On my 30th birthday, I decided to get “the big chop
”. I cut my shoulder-length hair down to an itty-bitty afro. A number of friends accompanied me to the salon. It was … an event. We all watched nervously as a very kind gentleman at the Aveda Institute in Washington, DC tentatively cut through my tangled and chemically tortured hair. It was the last time (at least that I can remember) that I set foot in a salon.
Once my hair hit the floor, I said 'goodbye' and 'good riddance' to hairdressers' lengthy inquisitions about my then non-existent love life and how many children I’d want to have. I found the conversation topics inane, and I’d spend most of my time hiding in a book or in my phone, making it obvious I did not want to talk for the four hours I’d spend in the chair having my hair chemically straightened (that's assuming my hairdresser would afford me the privilege of starting on time). When it was all over, I’d be out anywhere between $120-150 if I was lucky.
Ever since I embraced my natural, short hair, I have gone to barbershops. I invite a number of odd stares from gentlemen curious to know why a girl has entered what is largely embraced as the boys’ club. Once they realize I mean them no harm and don't seek to change the environment one iota, they go back to reading or watching the game.
I find the stoic calm of the barbershop to be a welcome change.

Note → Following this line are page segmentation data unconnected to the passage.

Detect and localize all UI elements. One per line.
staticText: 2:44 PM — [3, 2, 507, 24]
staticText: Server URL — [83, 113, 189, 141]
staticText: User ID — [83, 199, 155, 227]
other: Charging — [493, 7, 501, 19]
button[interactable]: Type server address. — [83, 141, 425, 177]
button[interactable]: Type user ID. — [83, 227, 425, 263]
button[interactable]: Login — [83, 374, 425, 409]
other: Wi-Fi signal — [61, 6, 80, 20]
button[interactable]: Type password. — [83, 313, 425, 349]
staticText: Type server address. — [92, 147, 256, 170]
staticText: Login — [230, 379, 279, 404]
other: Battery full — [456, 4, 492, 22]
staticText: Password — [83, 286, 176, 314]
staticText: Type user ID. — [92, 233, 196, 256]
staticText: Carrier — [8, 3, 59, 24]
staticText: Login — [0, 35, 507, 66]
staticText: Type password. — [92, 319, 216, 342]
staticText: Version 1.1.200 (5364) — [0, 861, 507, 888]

I've also enjoyed trying different barbershops over the years -- something I didn't dare do with my hairdresser when I was chemically straightening my hair. The hunt for a good hairdresser is epic, and once one is found you maintain your loyalty at all costs (including plane tickets). Now that I've gone natural, my hair grows back so quickly, a bad cut is just a nice reminder that, in the words of India.Arie, "I am not my hair"

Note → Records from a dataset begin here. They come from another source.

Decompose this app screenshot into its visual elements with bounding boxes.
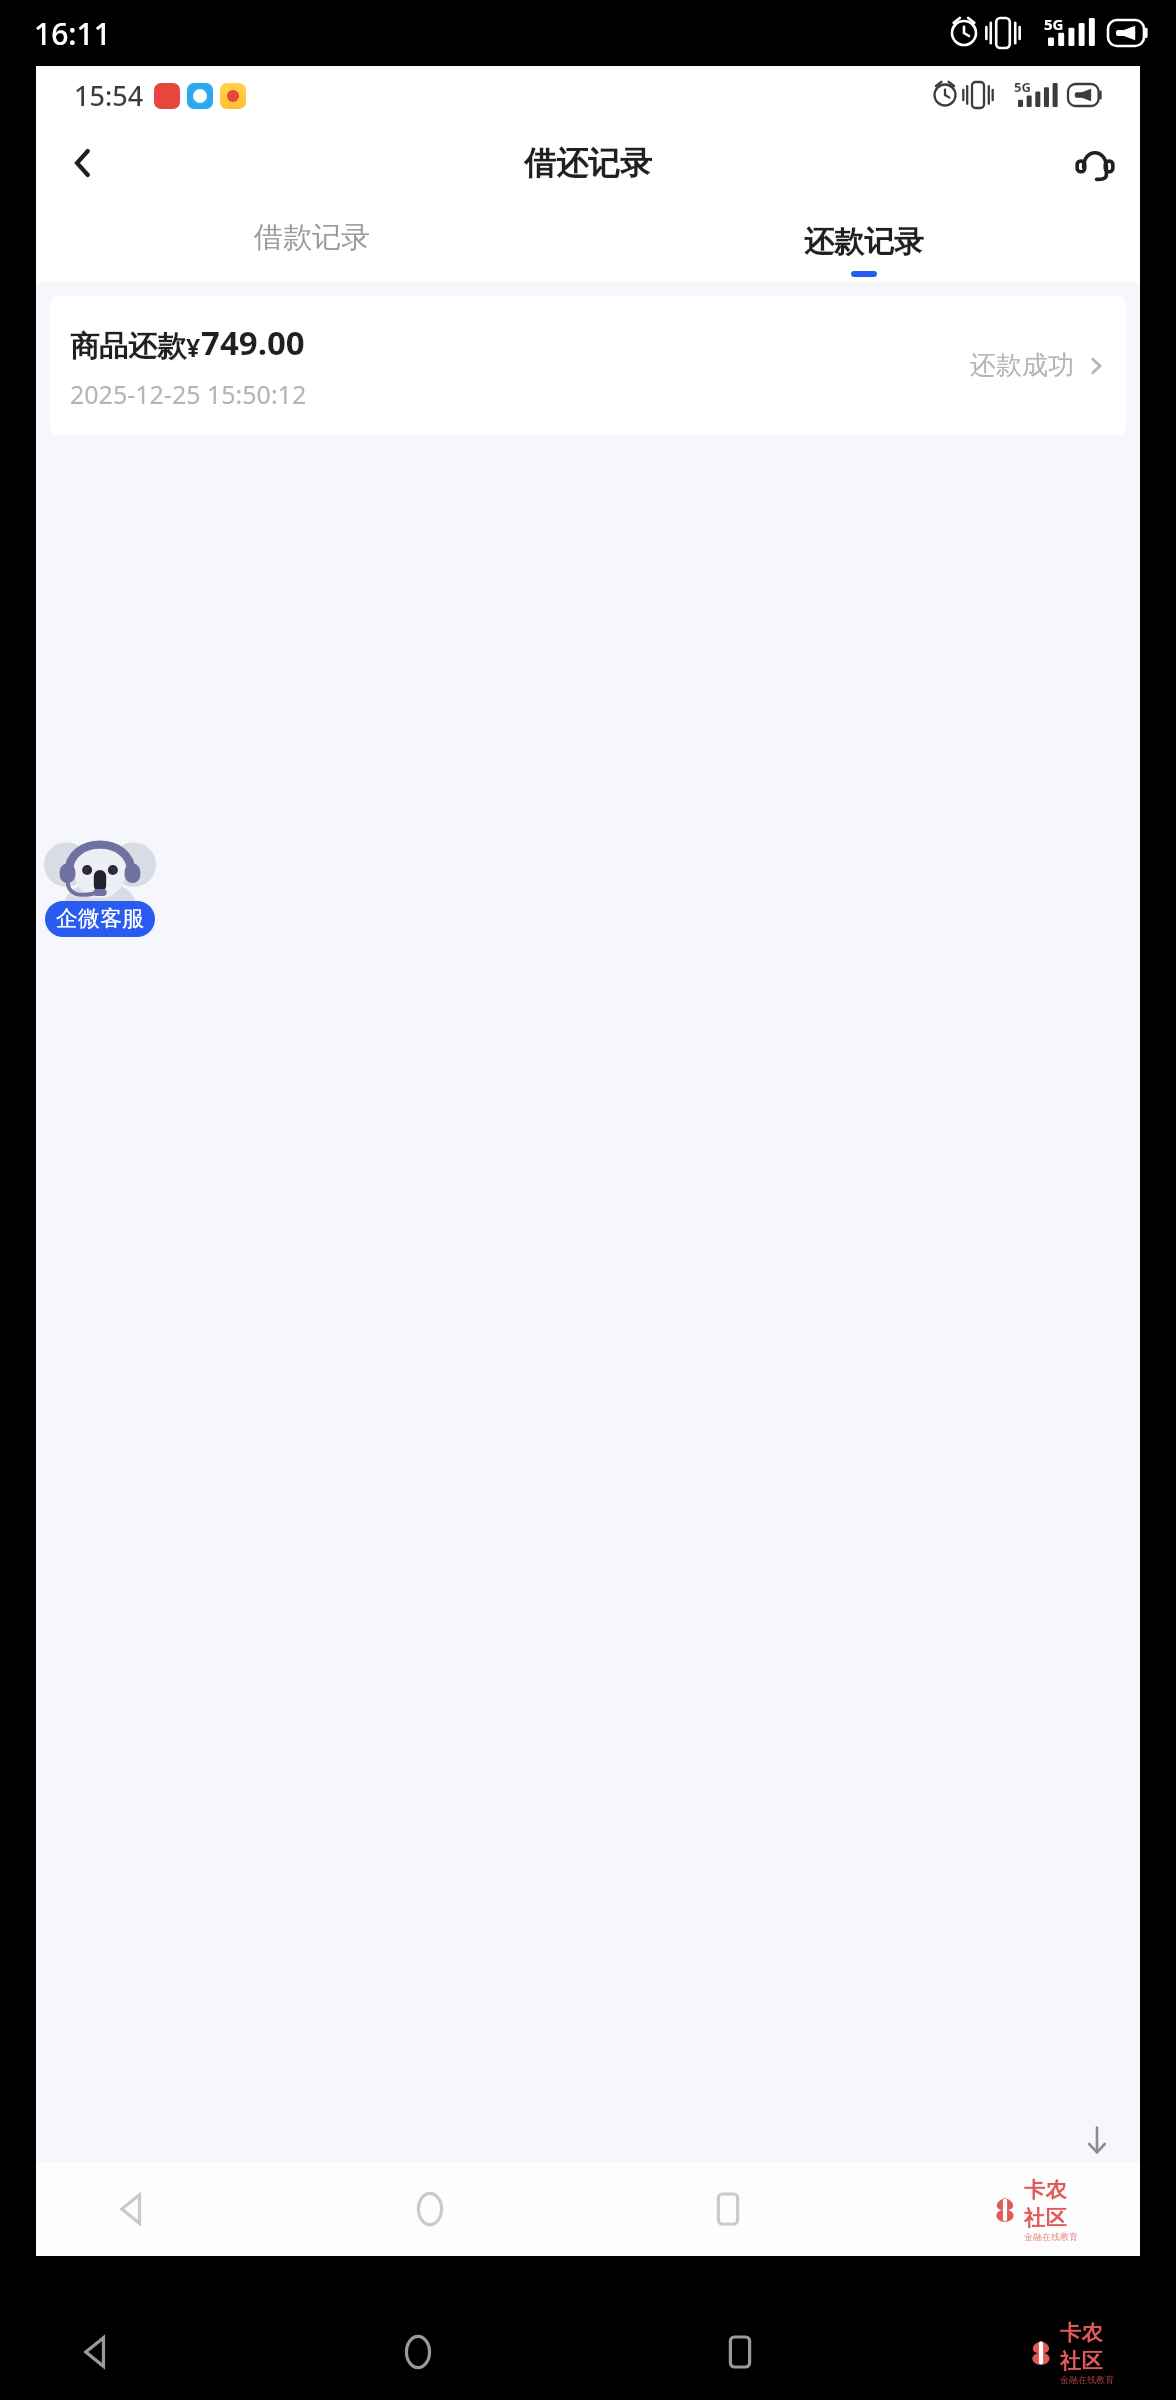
- staticText: 15:54: [74, 77, 144, 114]
- staticText: 还款记录: [804, 223, 924, 261]
- staticText: 金融在线教育: [1024, 2231, 1078, 2242]
- button[interactable]: Home: [382, 2316, 454, 2388]
- staticText: 5G: [1044, 14, 1064, 34]
- button[interactable]: Recent apps: [704, 2316, 776, 2388]
- staticText: ¥: [186, 330, 201, 364]
- staticText: 借款记录: [254, 219, 370, 256]
- staticText: 商品还款: [70, 328, 186, 365]
- staticText: 2025-12-25 15:50:12: [70, 377, 307, 411]
- button[interactable]: 借款记录: [36, 202, 588, 282]
- button[interactable]: Back: [50, 130, 116, 196]
- staticText: 还款成功: [970, 349, 1074, 382]
- button[interactable]: 商品还款: [50, 296, 1126, 435]
- staticText: 5G: [1014, 78, 1031, 96]
- button[interactable]: 企微客服 customer service: [44, 829, 156, 937]
- button[interactable]: Home: [394, 2173, 466, 2245]
- staticText: 卡农社区: [1024, 2177, 1080, 2231]
- staticText: 金融在线教育: [1060, 2374, 1114, 2385]
- button[interactable]: Back: [96, 2173, 168, 2245]
- staticText: 卡农社区: [1060, 2320, 1116, 2374]
- button[interactable]: Customer service: [1062, 130, 1128, 196]
- button[interactable]: 还款记录: [588, 202, 1140, 282]
- button[interactable]: Recent apps: [692, 2173, 764, 2245]
- staticText: 借还记录: [524, 143, 652, 183]
- staticText: 企微客服: [56, 905, 144, 933]
- staticText: 749.00: [201, 320, 305, 365]
- staticText: 16:11: [34, 13, 111, 54]
- button[interactable]: Back: [60, 2316, 132, 2388]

. My roommate, Shay, sent me that song while I was particularly despondent following a terrible encounter with a barber who had probably never seen a head of African-American hair in his life. Both he and I learned a lot.
I’ve been to predominantly white barbershops and predominantly black ones. Today, my regular barber is Rey in Palo Alto. I ask about his family, and he asks about mine and my work. It’s a lovely, cordial and (thankfully) short conversation about relevant though surface-level topics. Rey also does a great job. I leave with a wallet that’s only $40 lighter. That’s because Rey’s spot is a bit pricier than other places, but I like Rey, and I know Palo Alto rent doesn’t pay itself.
Finding Rey was one thing, but the path to Rey was paved with little lessons in how to exist in a barbershop.
- First, know your guide comb number. I am a 3 to start with a 2 to for a bit more precision and a 0 for the details.
- Second, once you’ve found your regular barbershop, don’t just go to the first chair available. It’s perfectly okay to say, “Thanks, Bob, I’m actually here for Rey.” They get it, and they won’t pressure you into taking their seat. I used to think I had to go with the first barber available. That was fine when I was still hunting for my regular, but once I found him (and, in one case back in D.C., it was a her), I learned to stick with him/her. Some people are just better at handling my head than others.
- Ask questions. Barbers know a lot about hair, and they'll help you learn about yours and how they get you looking the way you want. Then you can inform barbers who are new to your hair on how you like to have things done.
- Always come with cash. My hair salons always took plastic. Barbershops, at least nearly all of the ones I have been to, take cash. So, come prepared with cash, and don’t forget to tip!
- Bear in mind that this isn’t a place that’s used to seeing a lot of women drop in and stick around. I’m basically a visitor, and I fully embrace that. So, I try to be very respectful of the other customers' space and keep to myself. It’s quite nice.
- Finally, enjoy the experience and observe. I find barbershops fascinating, everything from what they choose to play on television and on the radio to the books the customers read and the light banter. It’s a portal into another world. My favorite moments are when fathers bring their sons. Seeing these little boys get initiated into this world is fascinating and heartwarming. It reminds me of when my mother took me to the salon for the first time and how similar and different the worlds are.
I hope that, if you’re a woman considering the big chop, you’ll give it a go and explore the world of barbershops. They’re really a fascinating, fun alternative to the hair salon — and they’re generally cheaper too.